Sampling (per-run, mirrors chat flags)

Variable Default Effect
VF_TEMPERATURE 0 (greedy) 0 ⇒ argmax (deterministic); >0 enables sampling
VF_TOP_K 0 (off) Keep top-K candidates after softmax
VF_TOP_P 1.0 (off) Nucleus cutoff after the post-softmax sort
VF_REPETITION_PENALTY 1.0 (off) >1.0 discourages prior tokens
VF_SEED clock-derived Pin to make a >0 temperature reproducible

The sampler runs repetition-penalty → temperature → softmax → top-K → top-P → renormalize → weighted draw, in that order (matches llama.cpp). temperature=0 short-circuits to argmax; the other fields are inert in that case.

GEMM tile-tuning (advanced)

VULKANFORGE_GEMM_{BLOCK_SIZE,BM,BN,WM,WN,WMITER,TM,TN} override the spec-constants used to instantiate mul_mmq pipelines. Useful for A/B tile sweeps without rebuilding SPV.

Architecture

  • src/backend/vulkan/device.rs — physical-device pick + queue family.
  • src/backend/vulkan/gguf.rs — GGUF v3 parser + ModelConfig (auto-detects rope variant, qk-norm presence, vocab size, etc).
  • src/backend/vulkan/tokenizer.rs — byte-level BPE for the gpt2 tokenizer model. Picks the correct pre-split regex per tokenizer.ggml.pre (qwen2 or llama-bpe).
  • src/backend/vulkan/spm.rs — SentencePiece Unigram tokenizer (Mistral).
  • src/backend/vulkan/chat_template.rsChatTemplate enum (ChatML / Llama3 / DeepSeekR1 / Mistral / Raw) with auto-detection from the GGUF metadata.
  • src/backend/vulkan/forward.rs — single-token + batched prefill graph. layer_weight_shader_gemm routes coopmat dispatches across S/M/L tiles, aligned/unaligned, and the f16acc opt-in path.
  • src/backend/vulkan/pipeline_registry.rs — pipeline-layout + spec-constants, including the mul_mm S/M/L tile warptile blocks and the GEMV MMV_NUM_ROWS (= 1; NUM_ROWS=2 was tested with both LDS and subgroupAdd reductions and reverted in both cases on RDNA4).

Conventions

  • Keep unsafe blocks scoped to single FFI calls.
  • No swapchain, no graphics-queue paths.
  • Spec-constants for the GEMV / GEMM / coopmat shaders are pinned in pipeline_registry.rs — RADV silently produces wrong results when a pipeline relies on GLSL defaults.
  • Vulkan compute shaders ported from llama.cpp (mul_mm.comp, mul_mmq.comp, mul_mat_vec_q*_k.comp) are kept md5-identical to upstream HEAD. Performance differences are resolved through build-defines, spec-constants, SPV variants, and runtime routing rather than shader-source forks.

Limitations

  • Single batch — concurrent sessions need separate Forward instances.

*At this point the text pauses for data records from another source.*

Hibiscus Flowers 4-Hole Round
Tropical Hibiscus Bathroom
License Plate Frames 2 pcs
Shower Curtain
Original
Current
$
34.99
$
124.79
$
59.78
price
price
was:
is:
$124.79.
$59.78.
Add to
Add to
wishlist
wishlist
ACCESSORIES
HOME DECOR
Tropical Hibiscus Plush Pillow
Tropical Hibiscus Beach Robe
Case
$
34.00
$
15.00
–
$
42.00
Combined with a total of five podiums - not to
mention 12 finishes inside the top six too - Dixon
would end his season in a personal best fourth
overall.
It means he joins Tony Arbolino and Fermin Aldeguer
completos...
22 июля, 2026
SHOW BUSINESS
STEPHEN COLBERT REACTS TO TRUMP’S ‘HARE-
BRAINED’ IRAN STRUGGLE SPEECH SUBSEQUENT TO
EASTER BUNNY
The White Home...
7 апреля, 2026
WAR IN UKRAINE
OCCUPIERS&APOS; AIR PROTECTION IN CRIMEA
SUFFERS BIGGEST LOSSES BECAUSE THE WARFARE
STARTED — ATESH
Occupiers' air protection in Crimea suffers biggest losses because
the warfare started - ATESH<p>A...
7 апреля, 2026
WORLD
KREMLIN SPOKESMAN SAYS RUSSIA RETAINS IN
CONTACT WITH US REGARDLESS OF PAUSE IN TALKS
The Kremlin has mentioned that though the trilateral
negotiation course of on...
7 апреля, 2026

  • Decode at 0.80× llama.cpp Vulkan — coopmat is prefill-only. Decode-side coopmat (e.g. lm_head GEMV) remains a v0.3 candidate.

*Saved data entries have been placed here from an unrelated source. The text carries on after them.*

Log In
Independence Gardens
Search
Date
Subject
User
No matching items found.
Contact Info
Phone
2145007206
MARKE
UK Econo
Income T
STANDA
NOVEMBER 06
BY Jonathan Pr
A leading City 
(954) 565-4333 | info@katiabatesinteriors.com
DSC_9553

  • Remaining ~0.10–0.15× prefill / ~0.20× decode gap to llama.cpp is structural at the graph level, not at the shader or pipeline-config level. Sprints 12–14 systematically tested and falsified nine "port llama.cpp's config" hypotheses on RDNA4 + this codebase. The remaining levers — multi-submit / command-buffer reuse decode loop, dedicated lm_head coopmat dispatch, buffer-aliasing / live-set reduction, quantize_q8_1 fusion into the GEMM dispatch — are v0.3-class architectural changes.

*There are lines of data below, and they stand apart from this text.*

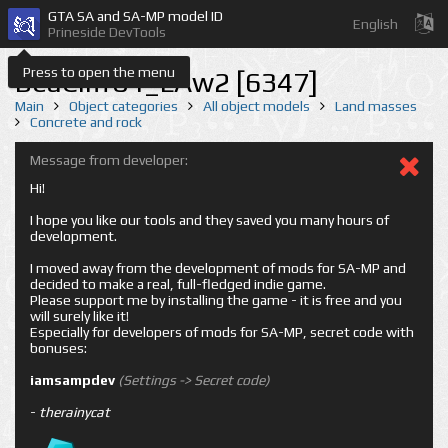
GTA SA and SA-MP model ID
English
Prineside DevTools
Press to open the menu
BeaCliff04_LAw2 [6347]
Main
Object categories
All object models
Land masses
Concrete and rock
Message from developer:
Hi!
I hope you like our tools and they saved you many hours of
development.
I moved away from the development of mods for SA-MP and
decided to make a real, full-fledged indie game.
Please support me by installing the game - it is free and you
will surely like it!
Especially for developers of mods for SA-MP, secret code with
bonuses:
iamsampdev
(Settings -> Secret code)
-
therainycat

    # Hypothesis Sprint Result
    1 Barrier elision (dirty-flag tracker) 12D 0 % impact
    2 Norm + RoPE fusion 12E +1 % (run-to-run noise)
    3 Q6_K shader optimisation 12H upstream-identical
    4 Mesa 26.0.6 → 26.1-rc3 driver upgrade 13B ±2 % noise
    5 f16-accumulator coopmat shader 13C −2 % (emulated on RDNA4)
    6 Wave32 / VOPD dual-issue codegen 13D 0 % decode
    7 MMV_NUM_ROWS=2 with LDS reduction (Path B) 13E −2.9 %
    8 subgroupAdd GEMV reduction (Path A) 14B +0.16 % noise
    9 MMV_NUM_ROWS=2 with Path A 14C −1.5 %
  • All compute shaders ported from llama.cpp (mul_mm.comp, mul_mmq.comp, mul_mat_vec_q*_k.comp) are byte-identical to upstream HEAD 23b8cc4. Performance differences are configuration, not source.

  • VULKANFORGE_COOPMAT_ATTN=0 (explicit opt-out) still DEVICE_LOSTs at pp ≥ 4096 — scalar attention exceeds the RADV TDR window at long contexts. Default-ON works; opt-out is debugging-only.